***** MATERIAL SUPPLIED *****
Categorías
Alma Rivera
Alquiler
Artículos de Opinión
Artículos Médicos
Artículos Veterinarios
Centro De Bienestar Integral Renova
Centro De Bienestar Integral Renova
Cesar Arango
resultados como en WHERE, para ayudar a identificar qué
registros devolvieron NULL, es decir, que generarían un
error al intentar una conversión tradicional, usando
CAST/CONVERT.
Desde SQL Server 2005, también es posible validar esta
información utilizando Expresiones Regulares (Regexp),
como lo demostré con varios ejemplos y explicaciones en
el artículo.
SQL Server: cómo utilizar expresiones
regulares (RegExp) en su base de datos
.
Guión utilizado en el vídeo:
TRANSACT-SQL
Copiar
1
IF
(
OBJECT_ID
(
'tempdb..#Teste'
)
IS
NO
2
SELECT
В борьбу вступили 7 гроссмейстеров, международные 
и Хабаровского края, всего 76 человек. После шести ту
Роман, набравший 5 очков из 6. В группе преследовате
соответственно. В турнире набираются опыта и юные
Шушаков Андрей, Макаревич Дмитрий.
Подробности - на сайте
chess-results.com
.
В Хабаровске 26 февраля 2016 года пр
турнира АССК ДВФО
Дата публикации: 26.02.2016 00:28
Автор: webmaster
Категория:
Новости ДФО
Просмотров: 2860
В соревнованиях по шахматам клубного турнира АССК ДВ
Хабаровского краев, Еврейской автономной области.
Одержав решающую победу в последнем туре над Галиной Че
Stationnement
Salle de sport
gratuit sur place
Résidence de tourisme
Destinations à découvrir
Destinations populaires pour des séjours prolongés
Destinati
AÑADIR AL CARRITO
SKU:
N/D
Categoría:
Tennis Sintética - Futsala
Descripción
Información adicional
*****
***** MATERIAL SUPPLIED *****
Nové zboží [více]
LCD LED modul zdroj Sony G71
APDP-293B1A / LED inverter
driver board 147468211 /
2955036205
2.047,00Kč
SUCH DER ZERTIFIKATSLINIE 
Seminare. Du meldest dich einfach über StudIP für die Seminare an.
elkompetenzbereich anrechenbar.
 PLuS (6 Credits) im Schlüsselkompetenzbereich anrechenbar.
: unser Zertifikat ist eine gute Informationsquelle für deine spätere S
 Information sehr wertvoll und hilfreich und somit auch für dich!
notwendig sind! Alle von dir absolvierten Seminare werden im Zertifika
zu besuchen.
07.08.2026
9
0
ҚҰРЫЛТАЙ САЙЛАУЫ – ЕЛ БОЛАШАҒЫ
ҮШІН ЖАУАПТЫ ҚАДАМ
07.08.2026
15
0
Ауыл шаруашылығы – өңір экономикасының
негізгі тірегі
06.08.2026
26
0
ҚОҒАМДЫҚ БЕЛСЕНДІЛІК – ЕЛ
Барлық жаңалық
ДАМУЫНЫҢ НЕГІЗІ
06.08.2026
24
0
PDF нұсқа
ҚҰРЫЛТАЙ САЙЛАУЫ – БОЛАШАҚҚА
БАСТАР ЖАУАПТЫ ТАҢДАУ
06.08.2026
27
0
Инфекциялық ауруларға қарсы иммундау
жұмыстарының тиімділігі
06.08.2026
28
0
*****
> **PROBLEM TO SOLVE**: Scan the records above and report every line with the string "Artículos".

> **THE COMPLETED TASK**:
Artículos de Opinión
Artículos Médicos
Artículos Veterinarios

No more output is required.